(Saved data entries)

* * *

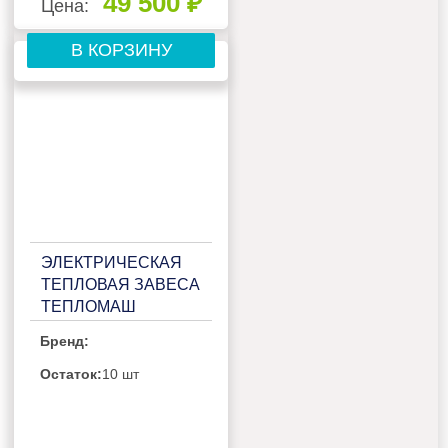
49 500 ₽
Цена:
В КОРЗИНУ
ЭЛЕКТРИЧЕСКАЯ
ТЕПЛОВАЯ ЗАВЕСА
ТЕПЛОМАШ
КЭВ-9П3071Е
Бренд:
Остаток:
10 шт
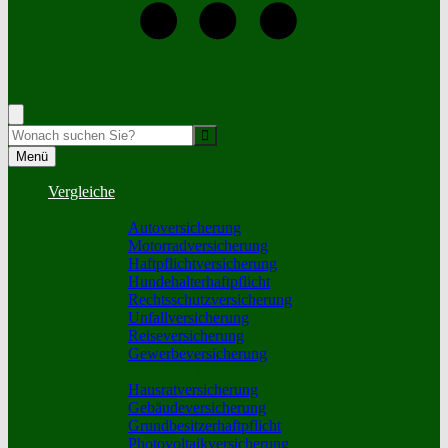
+0921-63692
Rufen Sie mich an, ich berate Sie gerne!
Suche
Menü
Vergleiche
Sach und KFZ
Autoversicherung
Motorradversicherung
Haftpflichtversicherung
Hundehalterhaftpflicht
Rechtsschutzversicherung
Unfallversicherung
Reiseversicherung
Gewerbeversicherung
Wohnung und Haus
Hausratversicherung
Gebäudeversicherung
Grundbesitzerhaftpflicht
Photovoltaikversicherung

* * *

* Required work:
Set down each record above exactly as it stands and leave out all pictures.

* Result for this exercise:
49 500 ₽
Цена:
В КОРЗИНУ
ЭЛЕКТРИЧЕСКАЯ
ТЕПЛОВАЯ ЗАВЕСА
ТЕПЛОМАШ
КЭВ-9П3071Е
Бренд:
Остаток:
10 шт
+0921-63692
Rufen Sie mich an, ich berate Sie gerne!
Suche
Menü
Vergleiche
Sach und KFZ
Autoversicherung
Motorradversicherung
Haftpflichtversicherung
Hundehalterhaftpflicht
Rechtsschutzversicherung
Unfallversicherung
Reiseversicherung
Gewerbeversicherung
Wohnung und Haus
Hausratversicherung
Gebäudeversicherung
Grundbesitzerhaftpflicht
Photovoltaikversicherung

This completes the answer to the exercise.